FASTQ is deceivingly tricky to parse correctly. A common pitfall is to treat every line that begins with @ as a description line. However, @ is also a valid quality character. FASTQ sequence and quality lines can wrap around to the next line, so it’s possible that a line beginning with @ could be a quality line and not a header line. Consequently, writing a parser that always treats lines beginning with @ as header lines can lead to fragile and incorrect parsing. However, we can use the fact that the number of quality score characters must be equal to the number of sequence characters to reliably parse this format — which is how the readfq parser introduced later on works.

THE INS AND OUTS OF COUNTING FASTA/FASTQ ENTRIES

As plain-text formats, it’s easy to work with FASTQ and FASTA with Unix tools. A common command-line bioinformatics idiom is:

$ grep -c "^>" egfr_flank.fasta

As shown in “Pipes in Action: Creating Simple Programs with Grep and Pipes” you must quote the > character to prevent the shell from interpreting it as a redirection operator (and overwriting your FASTA file!). This is a safe way to count FASTA files because, while the format is loosely defined, every sequence has a one-line description, and only these lines start with >.

We might be tempted to use a similar approach with FASTQ files, using @ instead of >:

$ grep -c "^@" untreated1_chr4.fq

208779

Which tells us untreated1_chr4.fq has 208,779 entries. But by perusing untreated1_chr4.fq, you’ll notice that each FASTQ entry takes up four lines, but the total number of lines is:

$ wc -l untreated1_chr4.fq

817420 untreated1_chr4.fq

and 817,420/4 = 204,355 which is quite different from what grep -c gave us! What happened? Remember, @ is a valid quality character, and quality lines can begin with this character. You can use grep "^@" untreated1_chr4.fq | less to see examples of this.

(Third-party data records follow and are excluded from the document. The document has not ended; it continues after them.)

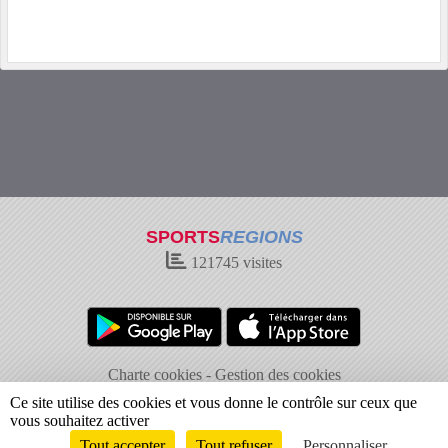
SPORTS
REGIONS
121745
visites
Charte cookies
Gestion des cookies
Informations légales
Signaler un contenu inapproprié
Ce site utilise des cookies et vous donne le contrôle sur ceux que
vous souhaitez activer
Tout accepter
Tout refuser
Personnaliser
Envie de participer ?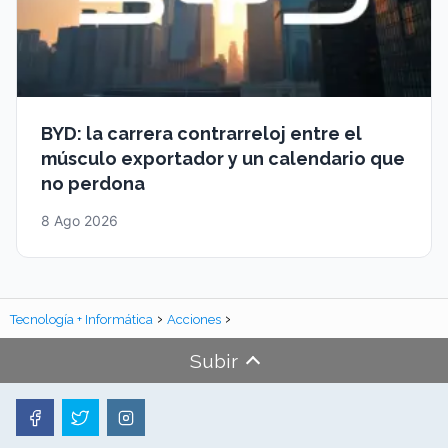
BYD: la carrera contrarreloj entre el
músculo exportador y un calendario que
no perdona
8 Ago 2026
Tecnología + Informática
Acciones
Subir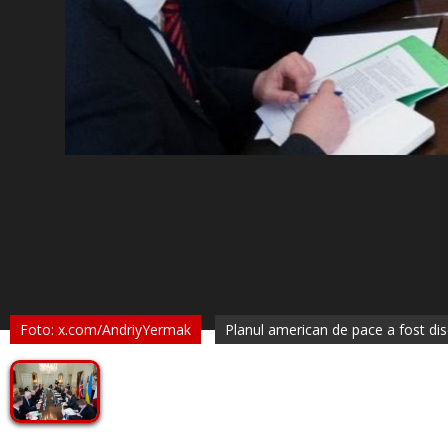
Foto: x.com/AndriyYermak
Planul american de pace a fost di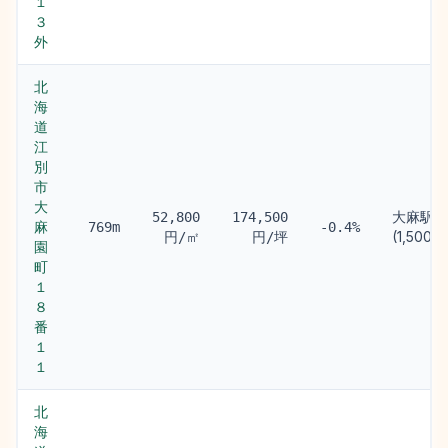
１
３
外
北
海
道
江
別
市
大
大麻駅
52,800
174,500
麻
769m
-0.4%
(1,500m
円/㎡
円/坪
園
町
１
８
番
１
１
北
海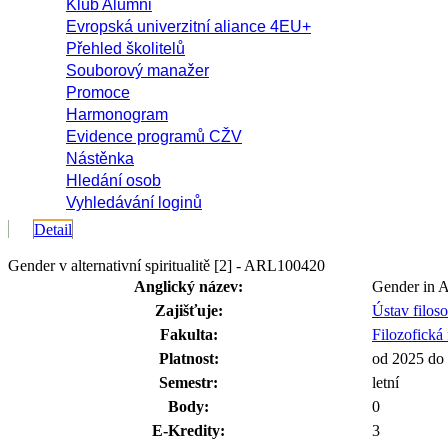
Klub Alumni
Evropská univerzitní aliance 4EU+
Přehled školitelů
Souborový manažer
Promoce
Harmonogram
Evidence programů CŽV
Nástěnka
Hledání osob
Vyhledávání loginů
Detail
Gender v alternativní spiritualitě [2] - ARL100420
Anglický název:
Gender in Al
Zajišťuje:
Ústav filos
Fakulta:
Filozofická 
Platnost:
od 2025 do
Semestr:
letní
Body:
0
E-Kredity:
3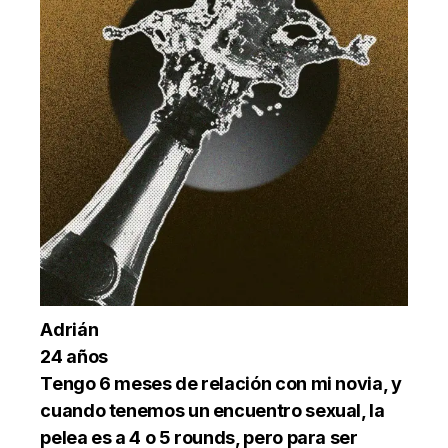
Adrián
24 años
Tengo 6 meses de relación con mi novia, y
cuando tenemos un encuentro sexual, la
pelea es a 4 o 5 rounds, pero para ser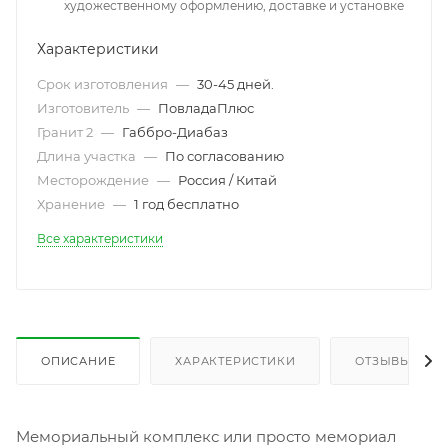
художественному оформлению, доставке и установке
Характеристики
Срок изготовления
—
30-45 дней.
Изготовитель
—
ПовладаПлюс
Гранит 2
—
Габбро-Диабаз
Длина участка
—
По согласованию
Месторождение
—
Россия / Китай
Хранение
—
1 год бесплатно
Все характеристики
ОПИСАНИЕ
ХАРАКТЕРИСТИКИ
ОТЗЫВЫ
Мемориальный комплекс или просто мемориал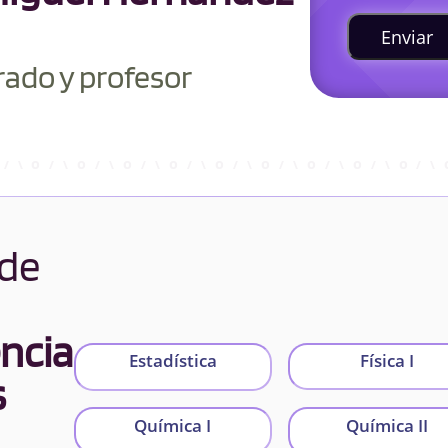
Enviar
rado y profesor
 de
encia
Estadística
Física I
s
Química I
Química II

If you’re absolutely positive your FASTQ file uses four lines per sequence entry, you can estimate the number of sequences by estimating the number of lines with wc -l and dividing by four. If you’re unsure if some of your FASTQ entries wrap across many lines, a more robust way to count sequences is with bioawk:

$ bioawk -cfastx 'END{print NR}' untreated1_chr4.fq

204355

Nucleotide Codes

With the basic FASTA/FASTQ formats covered, let’s look at the standards for encoding nucleotides and base quality scores in these formats. Clearly, encoding nucleotides is simple: A, T, C, G represent the nucleotides adenine, thymine, cytosine, and guanine. Lowercase bases are often used to indicate soft masked repeats or low complexity sequences (by programs like RepeatMasker and Tandem Repeats Finder). Repeats and low-complexity sequences may also be hard masked, where nucleotides are replaced with N (or sometimes an X).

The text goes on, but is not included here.